**What is required:** An exact transcript of every entry is required, without any of the pictures.

**The data:**

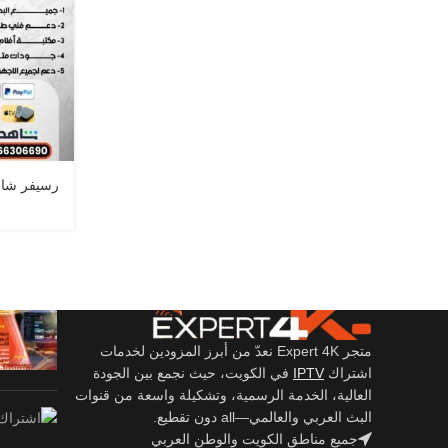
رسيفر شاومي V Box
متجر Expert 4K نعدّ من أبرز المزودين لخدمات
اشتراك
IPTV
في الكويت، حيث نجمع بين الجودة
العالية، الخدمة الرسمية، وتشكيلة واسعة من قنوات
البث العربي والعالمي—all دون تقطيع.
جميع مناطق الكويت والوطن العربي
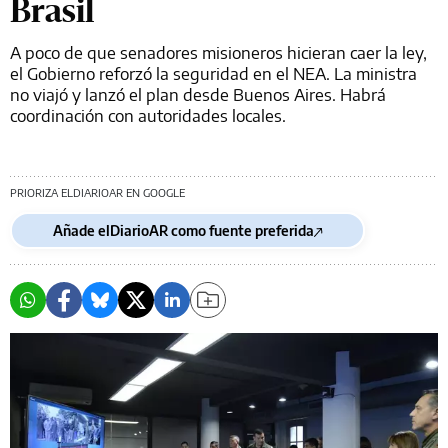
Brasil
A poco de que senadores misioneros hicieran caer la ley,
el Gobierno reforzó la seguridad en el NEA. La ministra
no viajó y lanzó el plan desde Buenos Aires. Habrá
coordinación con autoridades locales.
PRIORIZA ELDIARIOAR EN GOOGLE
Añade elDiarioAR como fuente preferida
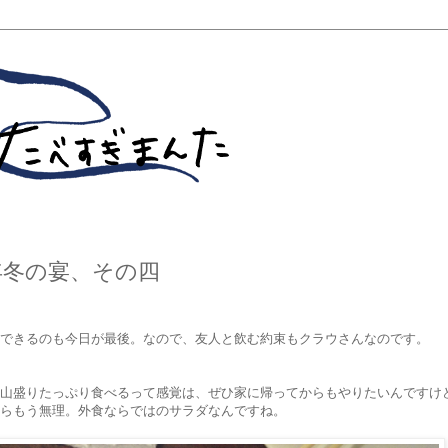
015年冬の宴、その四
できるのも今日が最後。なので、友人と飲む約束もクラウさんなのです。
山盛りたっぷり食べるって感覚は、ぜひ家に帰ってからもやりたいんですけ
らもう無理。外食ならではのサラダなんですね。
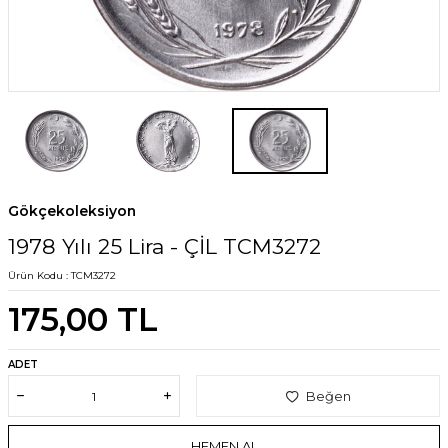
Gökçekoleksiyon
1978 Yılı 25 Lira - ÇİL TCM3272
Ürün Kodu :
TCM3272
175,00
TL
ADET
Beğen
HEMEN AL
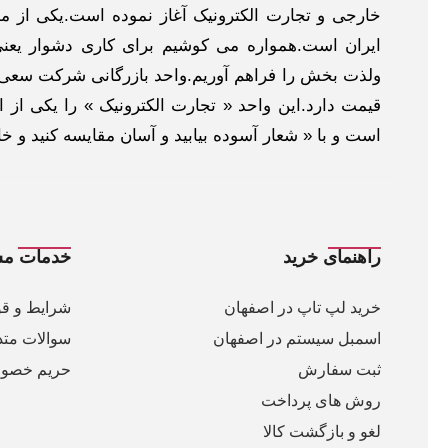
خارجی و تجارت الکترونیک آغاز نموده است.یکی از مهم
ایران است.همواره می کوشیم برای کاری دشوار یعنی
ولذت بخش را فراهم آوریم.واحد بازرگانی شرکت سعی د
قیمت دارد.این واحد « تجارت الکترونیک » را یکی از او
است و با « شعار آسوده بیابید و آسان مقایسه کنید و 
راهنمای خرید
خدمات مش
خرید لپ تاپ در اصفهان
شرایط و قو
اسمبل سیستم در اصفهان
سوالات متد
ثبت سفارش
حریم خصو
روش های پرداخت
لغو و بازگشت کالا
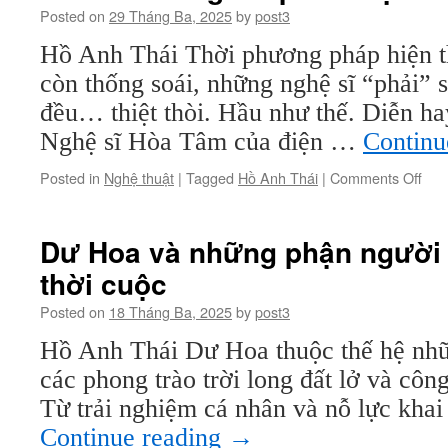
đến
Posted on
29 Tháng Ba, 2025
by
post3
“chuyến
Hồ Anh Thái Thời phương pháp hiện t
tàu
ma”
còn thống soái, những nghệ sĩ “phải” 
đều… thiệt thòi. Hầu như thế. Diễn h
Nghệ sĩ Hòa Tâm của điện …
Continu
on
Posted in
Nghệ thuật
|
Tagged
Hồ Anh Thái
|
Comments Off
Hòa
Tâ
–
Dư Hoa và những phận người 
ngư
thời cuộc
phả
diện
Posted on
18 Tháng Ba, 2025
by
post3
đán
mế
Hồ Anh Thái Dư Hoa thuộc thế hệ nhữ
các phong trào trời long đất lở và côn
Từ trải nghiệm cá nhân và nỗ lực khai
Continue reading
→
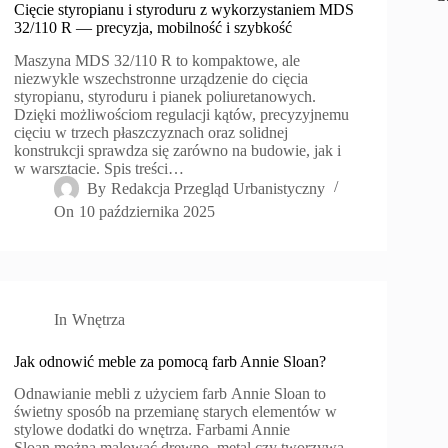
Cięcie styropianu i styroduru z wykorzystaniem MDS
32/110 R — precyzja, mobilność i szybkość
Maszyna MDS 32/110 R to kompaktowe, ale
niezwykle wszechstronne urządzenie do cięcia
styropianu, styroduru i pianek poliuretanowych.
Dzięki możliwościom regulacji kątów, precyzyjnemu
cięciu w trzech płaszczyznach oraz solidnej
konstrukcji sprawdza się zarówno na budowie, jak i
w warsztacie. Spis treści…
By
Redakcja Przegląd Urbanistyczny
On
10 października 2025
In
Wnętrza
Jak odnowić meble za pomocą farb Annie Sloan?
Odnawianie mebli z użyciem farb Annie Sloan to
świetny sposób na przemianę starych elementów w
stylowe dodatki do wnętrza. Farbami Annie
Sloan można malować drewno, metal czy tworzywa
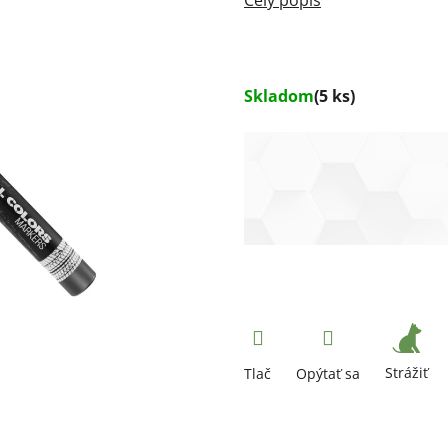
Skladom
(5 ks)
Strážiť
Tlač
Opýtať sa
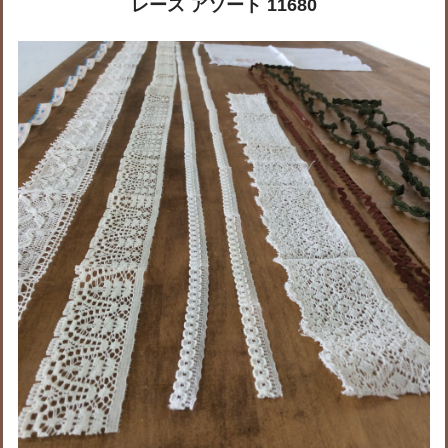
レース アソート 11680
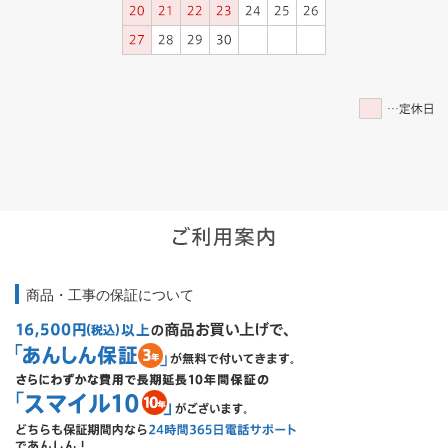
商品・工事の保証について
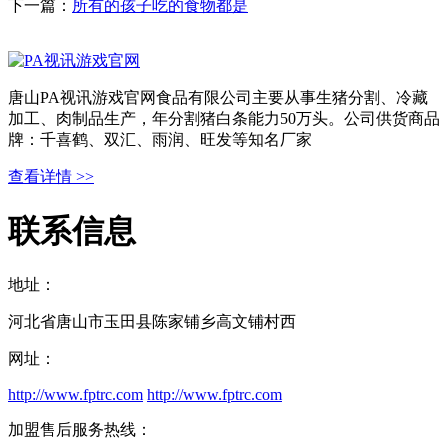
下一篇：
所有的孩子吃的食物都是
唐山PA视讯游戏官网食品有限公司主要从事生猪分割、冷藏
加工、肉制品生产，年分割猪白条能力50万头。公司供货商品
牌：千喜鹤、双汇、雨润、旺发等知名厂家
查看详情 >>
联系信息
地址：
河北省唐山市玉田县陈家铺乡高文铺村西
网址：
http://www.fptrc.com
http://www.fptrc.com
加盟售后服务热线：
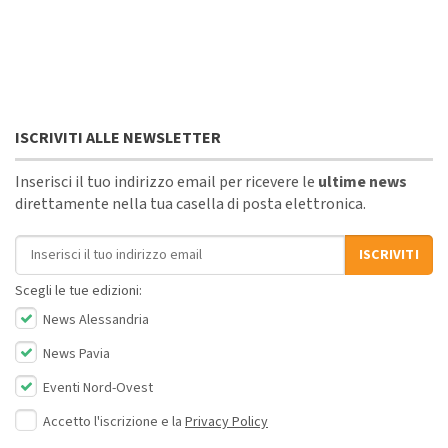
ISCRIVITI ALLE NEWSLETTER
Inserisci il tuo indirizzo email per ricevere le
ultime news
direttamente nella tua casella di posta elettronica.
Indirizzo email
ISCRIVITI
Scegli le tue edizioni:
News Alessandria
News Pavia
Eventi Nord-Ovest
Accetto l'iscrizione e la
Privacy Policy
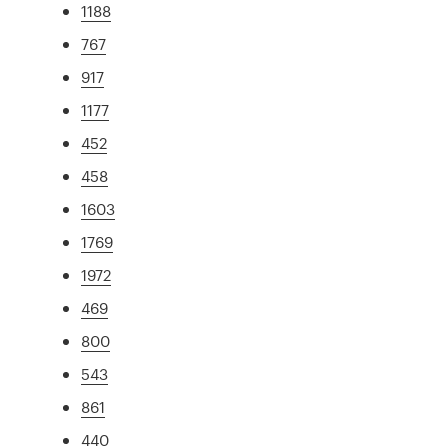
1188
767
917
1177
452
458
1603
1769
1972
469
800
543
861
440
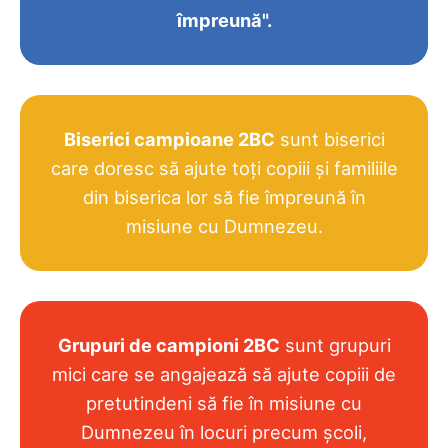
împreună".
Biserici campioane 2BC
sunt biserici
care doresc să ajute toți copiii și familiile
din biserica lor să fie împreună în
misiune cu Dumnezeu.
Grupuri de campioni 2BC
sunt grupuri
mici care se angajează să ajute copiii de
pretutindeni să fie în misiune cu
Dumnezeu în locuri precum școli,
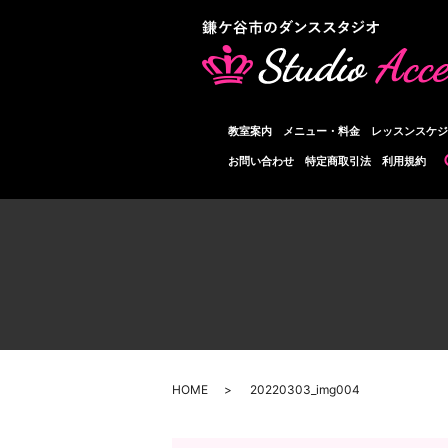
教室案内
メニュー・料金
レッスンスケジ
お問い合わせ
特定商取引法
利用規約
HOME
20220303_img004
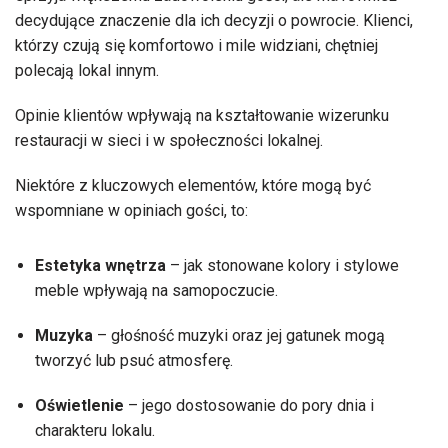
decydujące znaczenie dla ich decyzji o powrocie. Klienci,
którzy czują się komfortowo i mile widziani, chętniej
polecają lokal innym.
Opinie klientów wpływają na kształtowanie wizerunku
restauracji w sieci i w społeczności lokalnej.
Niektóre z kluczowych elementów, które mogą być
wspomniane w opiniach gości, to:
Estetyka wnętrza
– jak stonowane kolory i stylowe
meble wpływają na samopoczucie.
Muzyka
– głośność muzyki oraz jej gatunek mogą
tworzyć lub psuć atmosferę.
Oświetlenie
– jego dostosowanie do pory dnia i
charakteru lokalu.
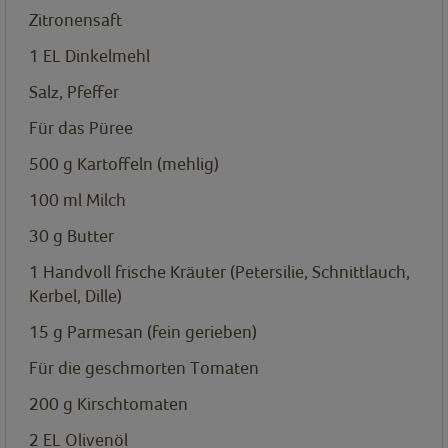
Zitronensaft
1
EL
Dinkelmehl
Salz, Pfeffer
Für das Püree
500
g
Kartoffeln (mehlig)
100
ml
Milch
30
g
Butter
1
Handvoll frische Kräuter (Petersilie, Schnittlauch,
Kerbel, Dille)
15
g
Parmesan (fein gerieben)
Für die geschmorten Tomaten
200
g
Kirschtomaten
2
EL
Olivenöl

**Task output:**
رسيفر شاومي V Box
متجر Expert 4K نعدّ من أبرز المزودين لخدمات
اشتراك
IPTV
في الكويت، حيث نجمع بين الجودة
العالية، الخدمة الرسمية، وتشكيلة واسعة من قنوات
البث العربي والعالمي—all دون تقطيع.
جميع مناطق الكويت والوطن العربي
Brasil
A poco de que senadores misioneros hicieran caer la ley,
el Gobierno reforzó la seguridad en el NEA. La ministra
no viajó y lanzó el plan desde Buenos Aires. Habrá
coordinación con autoridades locales.
PRIORIZA ELDIARIOAR EN GOOGLE
Añade elDiarioAR como fuente preferida
015年冬の宴、その四
できるのも今日が最後。なので、友人と飲む約束もクラウさんなのです。
山盛りたっぷり食べるって感覚は、ぜひ家に帰ってからもやりたいんですけ
らもう無理。外食ならではのサラダなんですね。
Gökçekoleksiyon
1978 Yılı 25 Lira - ÇİL TCM3272
Ürün Kodu :
TCM3272
175,00
TL
ADET
Beğen
HEMEN AL
خارجی و تجارت الکترونیک آغاز نموده است.یکی از مهم
ایران است.همواره می کوشیم برای کاری دشوار یعنی
ولذت بخش را فراهم آوریم.واحد بازرگانی شرکت سعی د
قیمت دارد.این واحد « تجارت الکترونیک » را یکی از او
است و با « شعار آسوده بیابید و آسان مقایسه کنید و 
راهنمای خرید
خدمات مش
خرید لپ تاپ در اصفهان
شرایط و قو
اسمبل سیستم در اصفهان
سوالات متد
ثبت سفارش
حریم خصو
روش های پرداخت
لغو و بازگشت کالا
đến
Posted on
29 Tháng Ba, 2025
by
post3
“chuyến
Hồ Anh Thái Thời phương pháp hiện t
tàu
ma”
còn thống soái, những nghệ sĩ “phải” 
đều… thiệt thòi. Hầu như thế. Diễn h
Nghệ sĩ Hòa Tâm của điện …
Continu
on
Posted in
Nghệ thuật
|
Tagged
Hồ Anh Thái
|
Comments Off
Hòa
Tâ
–
Dư Hoa và những phận người 
ngư
thời cuộc
phả
diện
Posted on
18 Tháng Ba, 2025
by
post3
đán
mế
Hồ Anh Thái Dư Hoa thuộc thế hệ nhữ
các phong trào trời long đất lở và côn
Từ trải nghiệm cá nhân và nỗ lực khai
Continue reading
→
Cięcie styropianu i styroduru z wykorzystaniem MDS
32/110 R — precyzja, mobilność i szybkość
Maszyna MDS 32/110 R to kompaktowe, ale
niezwykle wszechstronne urządzenie do cięcia
styropianu, styroduru i pianek poliuretanowych.
Dzięki możliwościom regulacji kątów, precyzyjnemu
cięciu w trzech płaszczyznach oraz solidnej
konstrukcji sprawdza się zarówno na budowie, jak i
w warsztacie. Spis treści…
By
Redakcja Przegląd Urbanistyczny
On
10 października 2025
In
Wnętrza
Jak odnowić meble za pomocą farb Annie Sloan?
Odnawianie mebli z użyciem farb Annie Sloan to
świetny sposób na przemianę starych elementów w
stylowe dodatki do wnętrza. Farbami Annie
Sloan można malować drewno, metal czy tworzywa
Skladom
(5 ks)
Strážiť
Tlač
Opýtať sa
レース アソート 11680
商品・工事の保証について
下一篇：
所有的孩子吃的食物都是
唐山PA视讯游戏官网食品有限公司主要从事生猪分割、冷藏
加工、肉制品生产，年分割猪白条能力50万头。公司供货商品
牌：千喜鹤、双汇、雨润、旺发等知名厂家
查看详情 >>
联系信息
地址：
河北省唐山市玉田县陈家铺乡高文铺村西
网址：
http://www.fptrc.com
http://www.fptrc.com
加盟售后服务热线：
ISCRIVITI ALLE NEWSLETTER
Inserisci il tuo indirizzo email per ricevere le
ultime news
direttamente nella tua casella di posta elettronica.
Indirizzo email
ISCRIVITI
Scegli le tue edizioni:
News Alessandria
News Pavia
Eventi Nord-Ovest
Accetto l'iscrizione e la
Privacy Policy
1188
767
917
1177
452
458
1603
1769
1972
469
800
543
861
440
împreună".
Biserici campioane 2BC
sunt biserici
care doresc să ajute toți copiii și familiile
din biserica lor să fie împreună în
misiune cu Dumnezeu.
Grupuri de campioni 2BC
sunt grupuri
mici care se angajează să ajute copiii de
pretutindeni să fie în misiune cu
Dumnezeu în locuri precum școli,
教室案内
メニュー・料金
レッスンスケジ
お問い合わせ
特定商取引法
利用規約
HOME
20220303_img004
decydujące znaczenie dla ich decyzji o powrocie. Klienci,
którzy czują się komfortowo i mile widziani, chętniej
polecają lokal innym.
Opinie klientów wpływają na kształtowanie wizerunku
restauracji w sieci i w społeczności lokalnej.
Niektóre z kluczowych elementów, które mogą być
wspomniane w opiniach gości, to:
Estetyka wnętrza
– jak stonowane kolory i stylowe
meble wpływają na samopoczucie.
Muzyka
– głośność muzyki oraz jej gatunek mogą
tworzyć lub psuć atmosferę.
Oświetlenie
– jego dostosowanie do pory dnia i
charakteru lokalu.
Zitronensaft
1
EL
Dinkelmehl
Salz, Pfeffer
Für das Püree
500
g
Kartoffeln (mehlig)
100
ml
Milch
30
g
Butter
1
Handvoll frische Kräuter (Petersilie, Schnittlauch,
Kerbel, Dille)
15
g
Parmesan (fein gerieben)
Für die geschmorten Tomaten
200
g
Kirschtomaten
2
EL
Olivenöl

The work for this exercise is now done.